— Task details —
Gather every line of the entries that includes the word "SIGNS".

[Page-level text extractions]
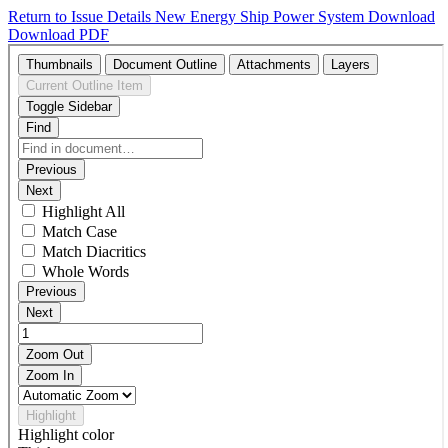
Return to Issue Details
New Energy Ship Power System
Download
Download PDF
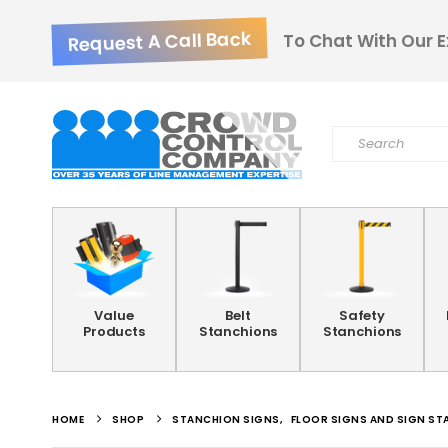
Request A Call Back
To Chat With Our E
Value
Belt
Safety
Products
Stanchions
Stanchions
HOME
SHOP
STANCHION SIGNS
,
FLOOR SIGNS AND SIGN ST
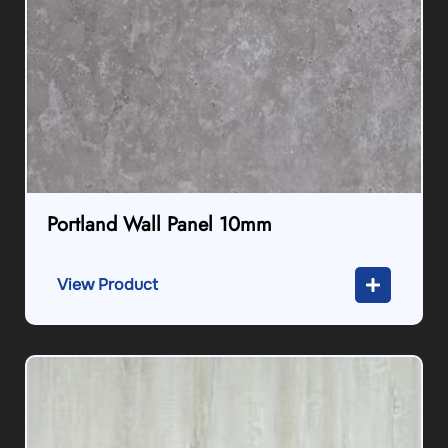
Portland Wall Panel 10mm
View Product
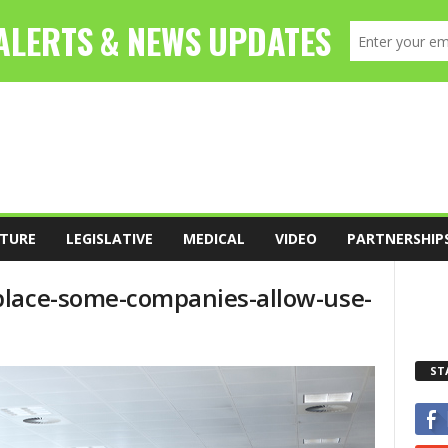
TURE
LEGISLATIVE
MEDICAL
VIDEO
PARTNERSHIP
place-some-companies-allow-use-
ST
--
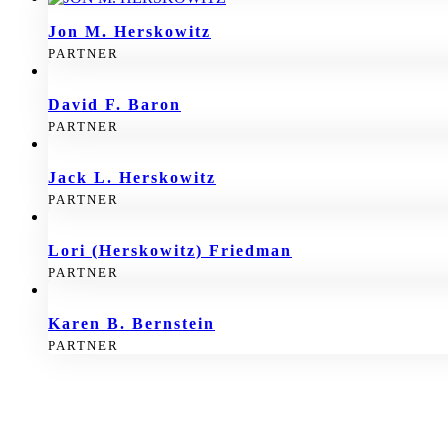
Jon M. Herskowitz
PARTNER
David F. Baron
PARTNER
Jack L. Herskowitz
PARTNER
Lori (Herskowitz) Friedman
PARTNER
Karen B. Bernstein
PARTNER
--
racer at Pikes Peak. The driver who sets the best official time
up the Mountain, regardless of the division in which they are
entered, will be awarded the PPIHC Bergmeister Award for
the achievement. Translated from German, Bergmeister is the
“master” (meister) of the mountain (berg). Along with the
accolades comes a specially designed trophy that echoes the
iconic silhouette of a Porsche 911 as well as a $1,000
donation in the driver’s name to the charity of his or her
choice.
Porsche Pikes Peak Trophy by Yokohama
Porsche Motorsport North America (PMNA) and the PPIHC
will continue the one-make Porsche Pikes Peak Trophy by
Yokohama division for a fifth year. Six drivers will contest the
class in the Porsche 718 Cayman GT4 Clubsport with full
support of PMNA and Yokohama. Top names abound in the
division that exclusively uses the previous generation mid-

— Solution to this task —
STANCHION SIGNS
FLOOR SIGNS AND SIGN ST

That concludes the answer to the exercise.